Exercise data section start

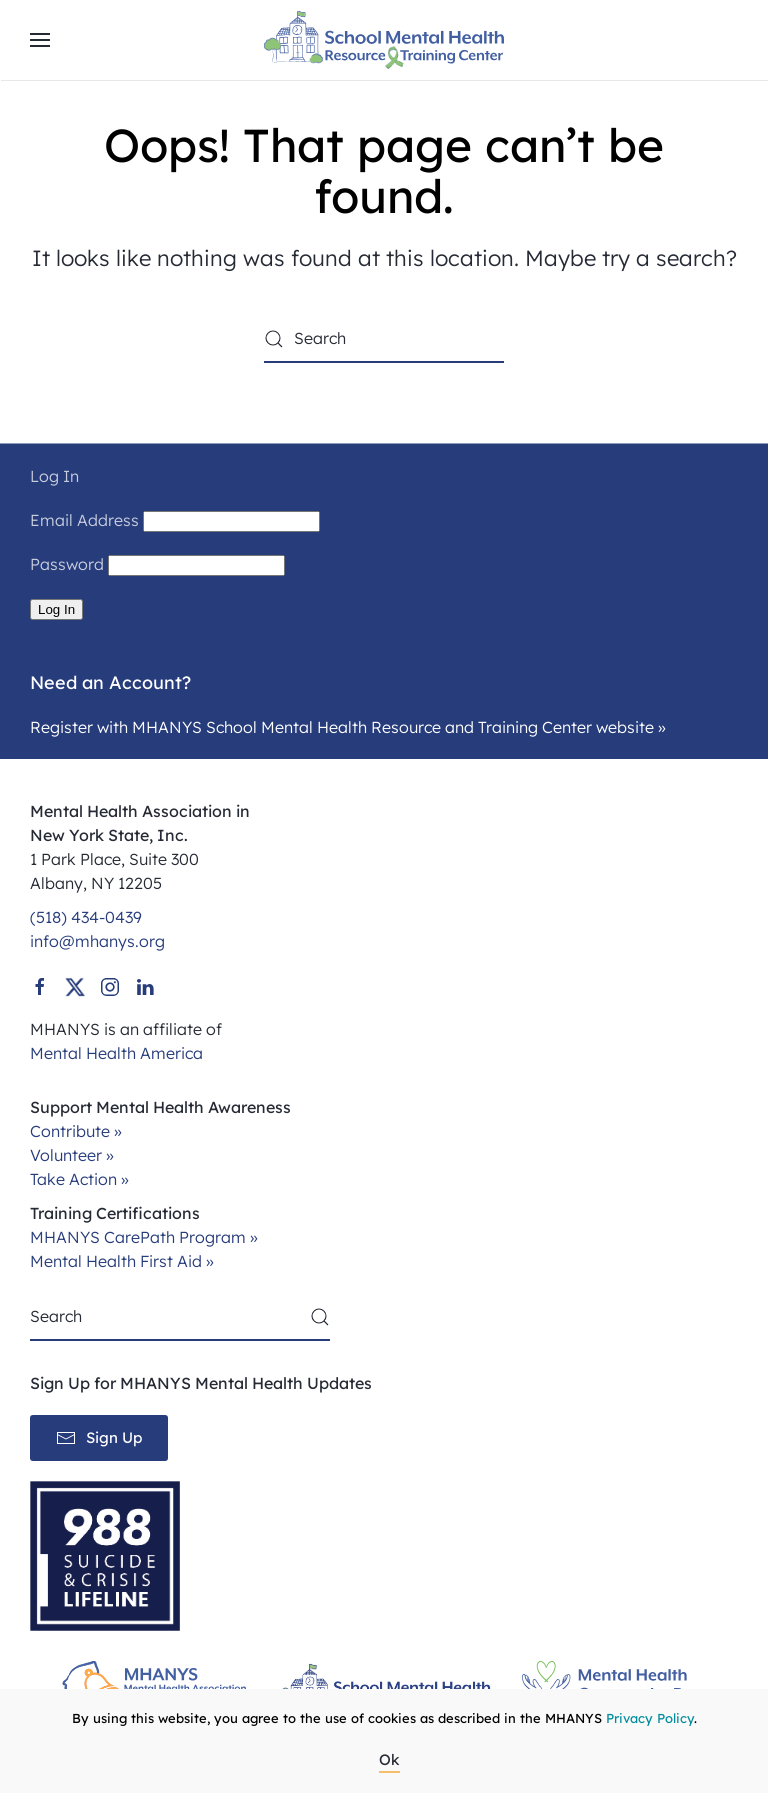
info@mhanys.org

Exercise data section end
Exercise data section start

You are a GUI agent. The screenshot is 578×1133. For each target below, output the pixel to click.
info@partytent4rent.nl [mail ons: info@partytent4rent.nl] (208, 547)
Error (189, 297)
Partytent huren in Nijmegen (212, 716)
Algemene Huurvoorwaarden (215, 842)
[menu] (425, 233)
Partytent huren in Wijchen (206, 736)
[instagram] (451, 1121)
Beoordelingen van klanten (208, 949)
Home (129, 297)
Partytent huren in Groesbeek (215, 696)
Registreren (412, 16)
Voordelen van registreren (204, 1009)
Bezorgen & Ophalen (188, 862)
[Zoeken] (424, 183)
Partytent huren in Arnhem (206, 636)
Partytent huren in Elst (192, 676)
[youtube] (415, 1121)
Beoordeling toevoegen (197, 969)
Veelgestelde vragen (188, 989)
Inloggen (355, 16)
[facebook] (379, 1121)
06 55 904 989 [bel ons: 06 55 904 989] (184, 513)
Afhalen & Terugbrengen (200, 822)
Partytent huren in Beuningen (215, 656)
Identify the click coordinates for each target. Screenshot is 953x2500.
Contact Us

Exercise data section end

■ Required work: Set down precisely the lines above between the line holding "Algemene Huurvoorwaarden (215, 842)" and the line holding "Partytent huren in Elst (192, 676)", inclusive, and nothing beyond them.

■ Response to the task:
Algemene Huurvoorwaarden (215, 842)
[menu] (425, 233)
Partytent huren in Wijchen (206, 736)
[instagram] (451, 1121)
Beoordelingen van klanten (208, 949)
Home (129, 297)
Partytent huren in Groesbeek (215, 696)
Registreren (412, 16)
Voordelen van registreren (204, 1009)
Bezorgen & Ophalen (188, 862)
[Zoeken] (424, 183)
Partytent huren in Arnhem (206, 636)
Partytent huren in Elst (192, 676)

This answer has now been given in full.